Era questa la risposta che ci davano molte persone che, timidamente, si concedevano frequentazioni sporadiche in ritrovi gay e lesbiche. Precedeva una lunga e accorata narrazione di quotidiane sofferenze  intrappolate in matrimoni apparentemente perfetti. La risposta era per la nostra domanda “Ma perche’ non ti separi? Se stai cosi’ male….”.

La paura di perdere i figli non era ingiustificata: certe sentenze emesse in giudizi di separazione e divorzio erano piu’ pesanti di quelle dei processi penali e non erano previste condizionali, attenuanti o amnistie. Le pene erano scontate per intero,  da genitori e figli.

Se una moglie o un marito denunciava l’omosessualita’ del proprio coniuge aveva buone probabilita’ di ottenere la separazione per colpa e l’affidamento esclusivo dei figli,  facendone dichiarare la loro assoluta inidoneita’ a svolgere il loro ruolo di genitori.

Negli ultimi anni, se il  Parlamento ci ha relegato come l’unico stato occidentale a tradizione democratica che non riconosca le unioni gay, un coraggioso vento di modernita’ e civilta’ ha fatto volare via dai tribunali pagine di ingiustizia e crudelta’.

Primo da ricordare, il Tribunale di Napoli che sin dal 2006 spiegava che “La contrarietà all’interesse del minore non può certo ritenersi insita nella identità omosessuale del genitore, così come non può esserlo nelle “opzioni politiche, culturali, religiose, che pure sono di per sé irrilevanti ai fini dell’affidamento”, poiché “l’omosessualità, infatti, e beninteso, è una condizione personale, e non certo una patologia, così come le condotte – relazioni omosessuali non presentano, di per sé, alcun fattore di rischio o di disvalore giuridico, rispetto a quelle eterosessuali” .

Nel giugno 2007, la Corte d’Appello di Brescia aggiunge a chiare lettere che una relazione extraconiugale di natura omosessuale “non può essere considerata intrinsecamente grave e tale da far ritenere presunta la lesione del diritto all’integrità personale dell’altro coniuge”

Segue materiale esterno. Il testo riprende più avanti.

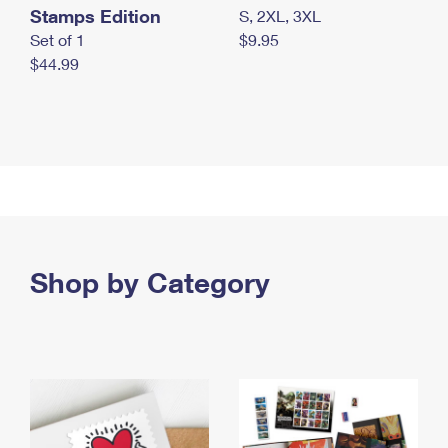
Stamps Edition
S, 2XL, 3XL
Set of 1
$9.95
$44.99
Shop by Category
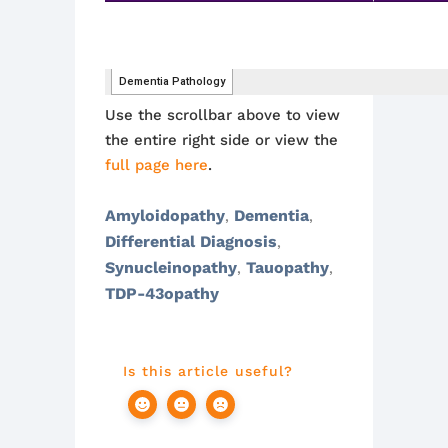
Use the scrollbar above to view
the entire right side or view the
full page here
.
Amyloidopathy
Dementia
,
,
Differential Diagnosis
,
Synucleinopathy
Tauopathy
,
,
TDP-43opathy
Is this article useful?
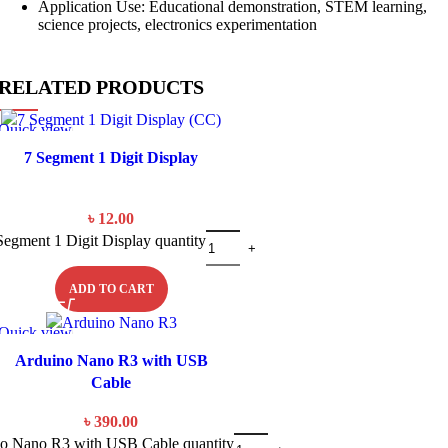
Application Use: Educational demonstration, STEM learning,
science projects, electronics experimentation
RELATED PRODUCTS
Quick view
7 Segment 1 Digit Display
৳
12.00
Segment 1 Digit Display quantity
ADD TO CART
Quick view
Arduino Nano R3 with USB
Cable
৳
390.00
o Nano R3 with USB Cable quantity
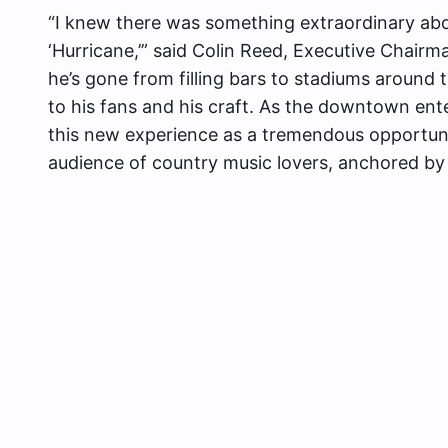
“I knew there was something extraordinary abo
‘Hurricane,’” said Colin Reed, Executive Chairm
he’s gone from filling bars to stadiums around
to his fans and his craft. As the downtown ent
this new experience as a tremendous opportuni
audience of country music lovers, anchored by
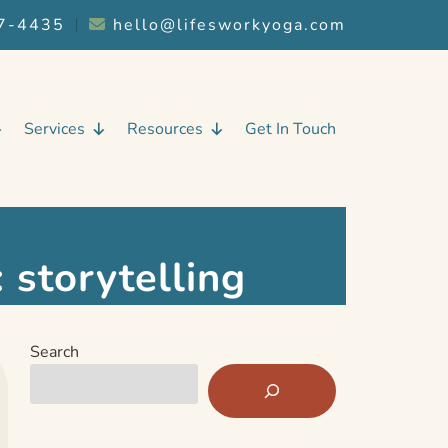
7-4435
︱
hello@lifesworkyoga.com
Services
Resources
Get In Touch
:
storytelling
Search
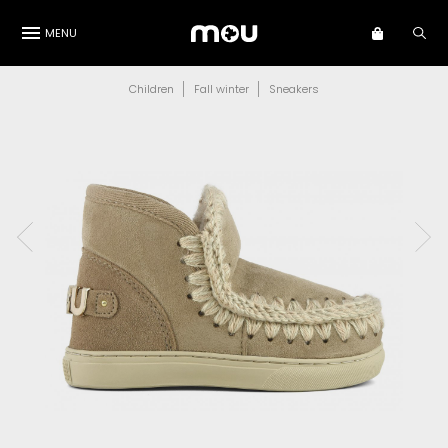
MENU
Children
Fall winter
Sneakers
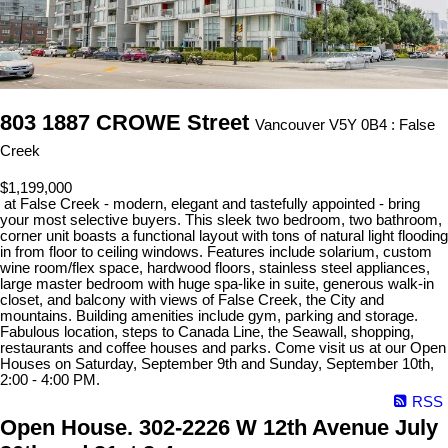
803 1887 CROWE Street
Vancouver V5Y 0B4 : False
Creek
$1,199,000
at False Creek - modern, elegant and tastefully appointed - bring
your most selective buyers. This sleek two bedroom, two bathroom,
corner unit boasts a functional layout with tons of natural light flooding
in from floor to ceiling windows. Features include solarium, custom
wine room/flex space, hardwood floors, stainless steel appliances,
large master bedroom with huge spa-like in suite, generous walk-in
closet, and balcony with views of False Creek, the City and
mountains. Building amenities include gym, parking and storage.
Fabulous location, steps to Canada Line, the Seawall, shopping,
restaurants and coffee houses and parks. Come visit us at our Open
Houses on Saturday, September 9th and Sunday, September 10th,
2:00 - 4:00 PM.
RSS
Open House. 302-2226 W 12th Avenue July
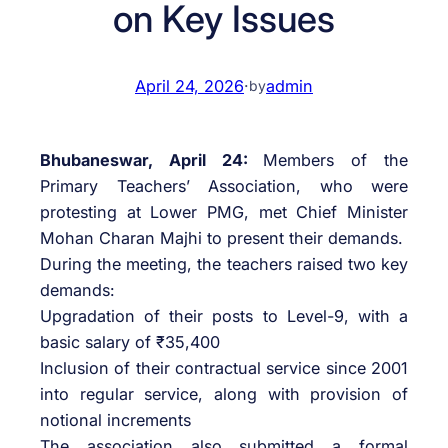
on Key Issues
April 24, 2026
·
admin
by
Bhubaneswar, April 24:
Members of the
Primary Teachers’ Association, who were
protesting at Lower PMG, met Chief Minister
Mohan Charan Majhi to present their demands.
During the meeting, the teachers raised two key
demands:
Upgradation of their posts to Level-9, with a
basic salary of ₹35,400
Inclusion of their contractual service since 2001
into regular service, along with provision of
notional increments
The association also submitted a formal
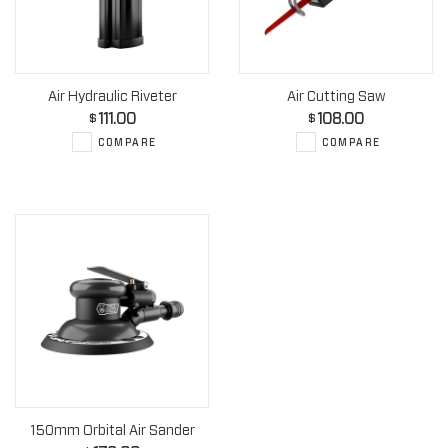
Air Hydraulic Riveter
Air Cutting Saw
111.00
108.00
$
$
COMPARE
COMPARE
150mm Orbital Air Sander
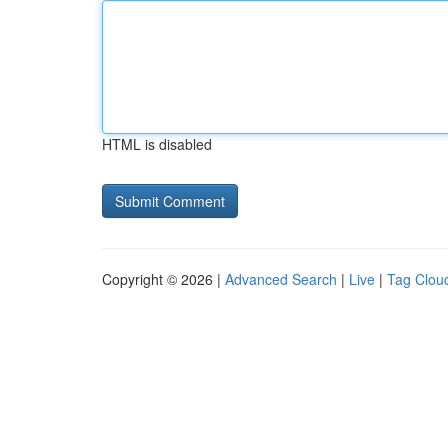
HTML is disabled
Copyright © 2026 |
Advanced Search
|
Live
|
Tag Clou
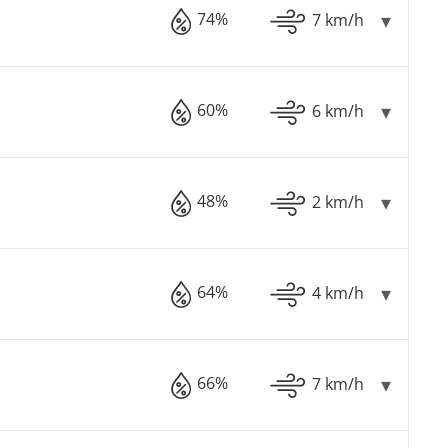
74%
7 km/h
60%
6 km/h
48%
2 km/h
64%
4 km/h
66%
7 km/h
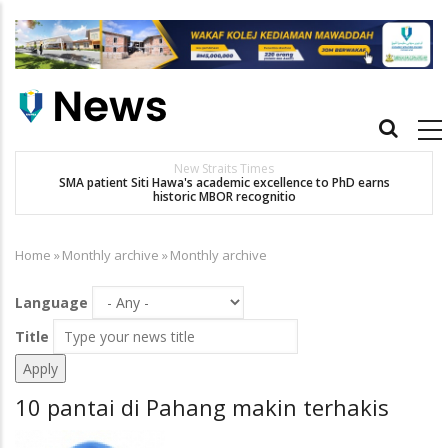
Skip
to
main
content
Main
navigation
New Straits Times
t
SMA patient Siti Hawa's academic excellence to PhD earns
historic MBOR recognitio
Home
»
Monthly archive
»
Monthly archive
Breadcrumb
Language
Title
10 pantai di Pahang makin terhakis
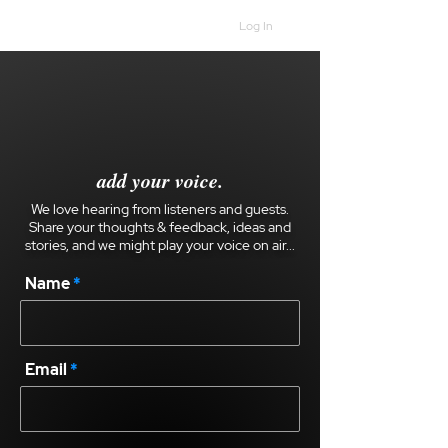
Log In
add your voice.
We love hearing from listeners and guests.
Share your thoughts & feedback, ideas and
stories, and we might play your voice on air...
Name
Email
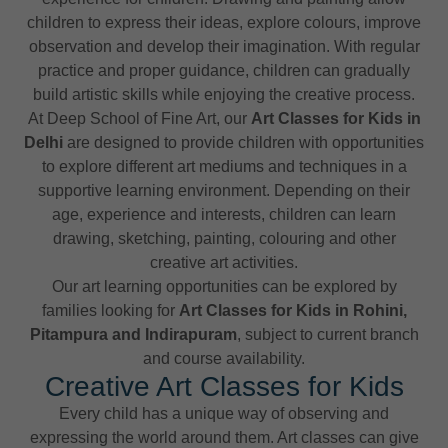
children to express their ideas, explore colours, improve
observation and develop their imagination. With regular
practice and proper guidance, children can gradually
build artistic skills while enjoying the creative process.
At Deep School of Fine Art, our
Art Classes for Kids in
Delhi
are designed to provide children with opportunities
to explore different art mediums and techniques in a
supportive learning environment. Depending on their
age, experience and interests, children can learn
drawing, sketching, painting, colouring and other
creative art activities.
Our art learning opportunities can be explored by
families looking for
Art Classes for Kids in Rohini,
Pitampura and Indirapuram
, subject to current branch
and course availability.
Creative Art Classes for Kids
Every child has a unique way of observing and
expressing the world around them. Art classes can give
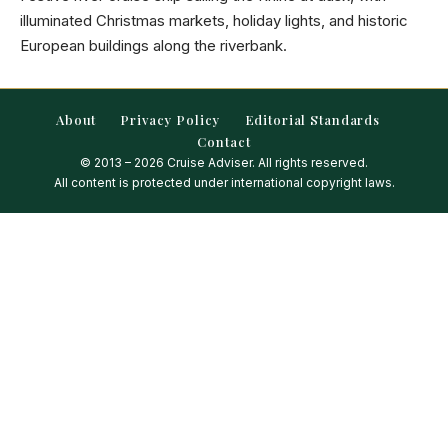
illuminated Christmas markets, holiday lights, and historic
European buildings along the riverbank.
About
Privacy Policy
Editorial Standards
Contact
© 2013 – 2026 Cruise Adviser. All rights reserved.
All content is protected under international copyright laws.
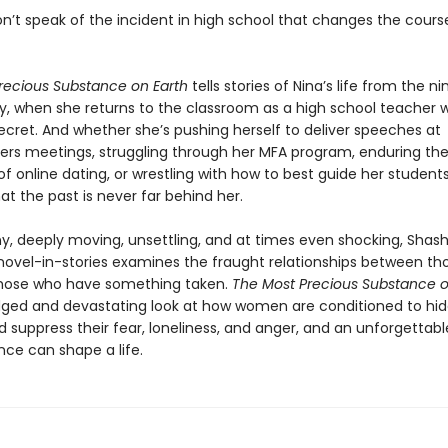
n’t speak of the incident in high school that changes the cours
recious Substance on Earth
tells stories of Nina’s life from the ni
y, when she returns to the classroom as a high school teacher w
ecret. And whether she’s pushing herself to deliver speeches at
rs meetings, struggling through her MFA program, enduring th
 of online dating, or wrestling with how to best guide her students,
at the past is never far behind her.
y, deeply moving, unsettling, and at times even shocking, Shash
le novel-in-stories examines the fraught relationships between t
hose who have something taken.
The Most Precious Substance o
ged and devastating look at how women are conditioned to hide
suppress their fear, loneliness, and anger, and an unforgettable
nce can shape a life.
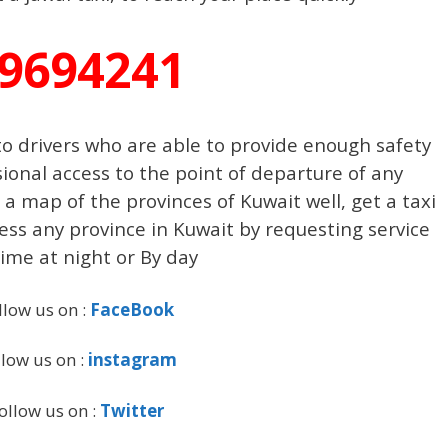
9694241
o drivers who are able to provide enough safety
ional access to the point of departure of any
a map of the provinces of Kuwait well, get a taxi
cess any province in Kuwait by requesting service
ime at night or By day
llow us on :
FaceBook
llow us on :
instagram
ollow us on :
Twitter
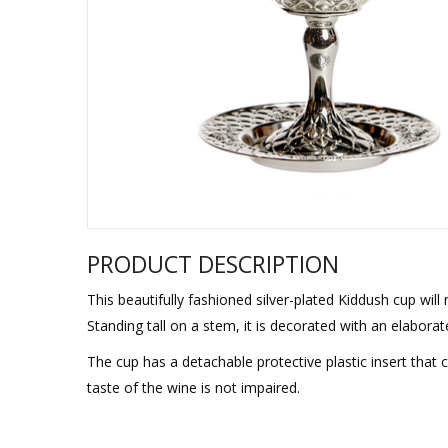
Sukkah Deco
PRODUCT DESCRIPTION
This beautifully fashioned silver-plated Kiddush cup will
Standing tall on a stem, it is decorated with an elabora
The cup has a detachable protective plastic insert that
taste of the wine is not impaired.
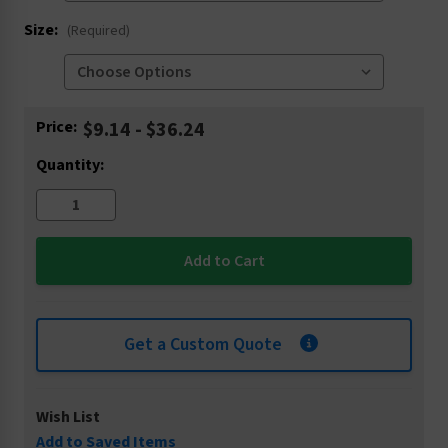
Size:
(Required)
Current
Price:
$9.14 - $36.24
Stock:
Quantity:
Get a Custom Quote
Wish List
Add to Saved Items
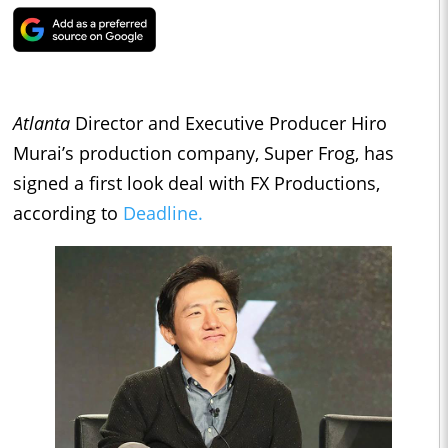
Atlanta
Director and Executive Producer Hiro
Murai’s production company, Super Frog, has
signed a first look deal with FX Productions,
according to
Deadline.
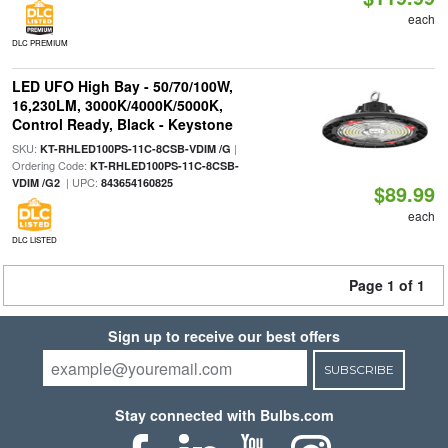
each
DLC PREMIUM
LED UFO High Bay - 50/70/100W,
16,230LM, 3000K/4000K/5000K,
Control Ready, Black - Keystone
SKU:
|
KT-RHLED100PS-11C-8CSB-VDIM /G
Ordering Code:
KT-RHLED100PS-11C-8CSB-
| UPC:
VDIM /G2
843654160825
$89.99
each
DLC LISTED
Page 1 of 1
Sign up to receive our best offers
SUBSCRIBE
Stay connected with Bulbs.com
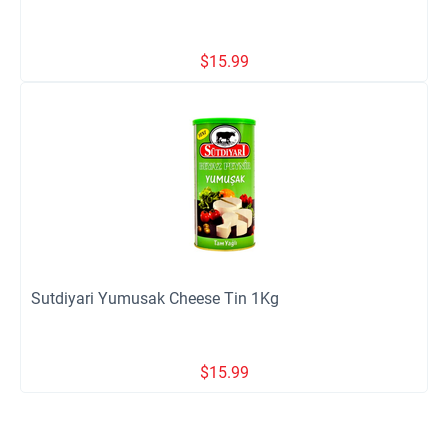
$
15.99
Sutdiyari Yumusak Cheese Tin 1Kg
$
15.99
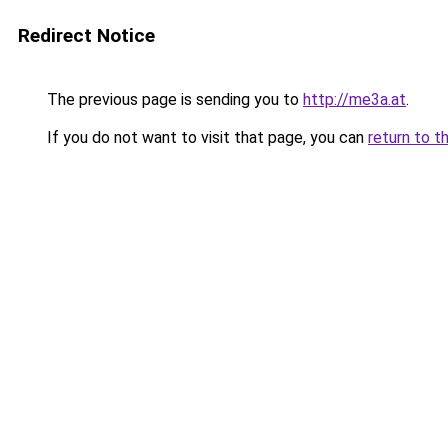
Redirect Notice
The previous page is sending you to
http://me3a.at
.
If you do not want to visit that page, you can
return to t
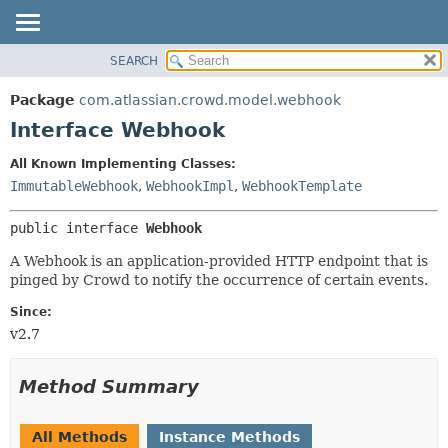
View cookie preferences
SEARCH
OVERVIEW
SUMMARY:
NESTED
PACKAGE
Package
com.atlassian.crowd.model.webhook
FIELD
CLASS
Interface Webhook
CONSTR
USE
All Known Implementing Classes:
METHOD
TREE
ImmutableWebhook
,
WebhookImpl
,
WebhookTemplate
DEPRECATED
DETAIL:
public interface 
Webhook
INDEX
FIELD
HELP
CONSTR
A Webhook is an application-provided HTTP endpoint that is
pinged by Crowd to notify the occurrence of certain events.
METHOD
Since:
v2.7
Method Summary
All Methods
Instance Methods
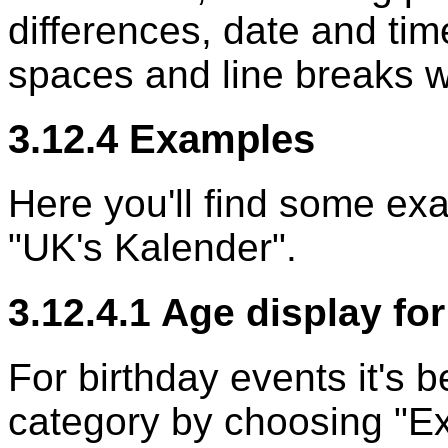
differences, date and tim
spaces and line breaks wo
3.12.4 Examples
Here you'll find some ex
"UK's Kalender".
3.12.4.1 Age display fo
For birthday events it's b
category by choosing "Ext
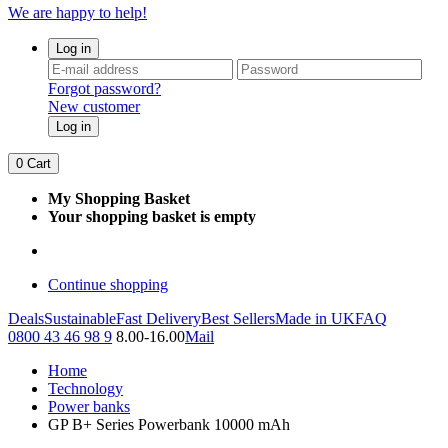
We are happy to help!
Log in
Forgot password?
New customer
Log in
0
Cart
My Shopping Basket
Your shopping basket is empty
Continue shopping
Deals
Sustainable
Fast Delivery
Best Sellers
Made in UK
FAQ
0800 43 46 98 9
8.00-16.00
Mail
Home
Technology
Power banks
GP B+ Series Powerbank 10000 mAh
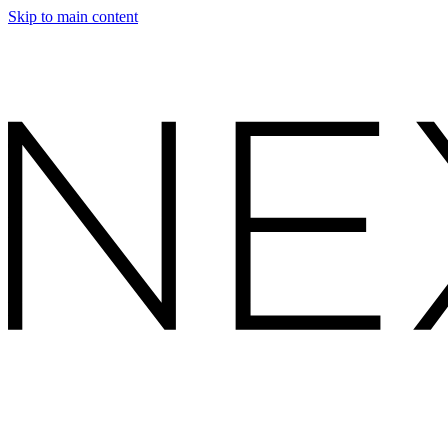
Skip to main content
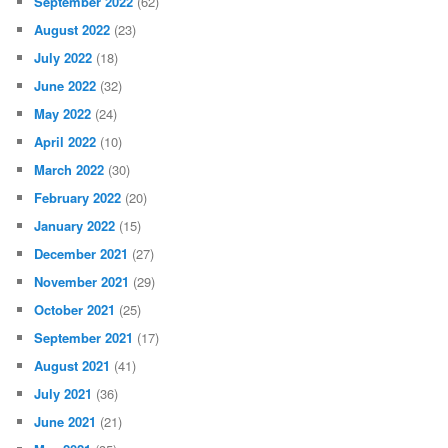
September 2022
(62)
August 2022
(23)
July 2022
(18)
June 2022
(32)
May 2022
(24)
April 2022
(10)
March 2022
(30)
February 2022
(20)
January 2022
(15)
December 2021
(27)
November 2021
(29)
October 2021
(25)
September 2021
(17)
August 2021
(41)
July 2021
(36)
June 2021
(21)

E ancora vanno ricordate le parole con cui il Tribunale di Bologna, nel 2008, ha disposto l’affidamento condiviso di una bambina ad entrambi i genitori, uno dei quali, il padre, dopo anni di matrimonio aveva compreso e coraggiosamente affrontato la propria reale identità sessuale
: “Il semplice fatto che uno dei genitori sia omosessuale non giustifica – e non consente di motivare – la scelta restrittiva dell’affidamento esclusivo”..
Altre e di ben altro tenore sono, tuttavia, le valutazioni che il giudice è chiamato a compiere onde, eventualmente, derogare alla regola generale sancita dall’art. 155 c.c. e disporre l’affidamento monogenitoriale della prole.”

Particolarmente apprezzabile e’ poi la sensibilita’ mostrata dalla pronuncia del Tribunale di Firenze  nel 2009 che non ha esitato a recepire le risultanze di una accurata e coraggiosa CTU: la relazione tecnica, in piena liberta’ da pregiudizi e  attingendo a prestigiose ricerche scientifiche, chiariva come l’omosessualita’ del genitore non danneggi lo sviluppo psico-fisico del minore, dando piena cittadinanza alla definizione dell’omosessualita’ come “variabile naturale del comportamento umano”, fatta propria dall’Organizzazione Mondiale della Sanita’ dal lontano 17 maggio 1990. Precisa anche che Non vi sono controindicazioni a rivelare l’omosessualità paterna alla prole, rivelazione che, da parte della coppia genitoriale, è ritenuta da entrambi necessaria. La letteratura in merito conferma la necessità di informare i figli prima possibile .”

La strada e’ ancora lunga e piena di difficolta’, una parte della paura sicuramente resta ed e’ ragionevole: la separazione non e’ mai una vicenda semplice.

Tuttavia, con questi giudici le aule di tribunali diventano luoghi di confronto per persone di pari dignita’: l’augurio per chi vi entra e’ “Coraggio e consapevolezza dei vostri diritti!”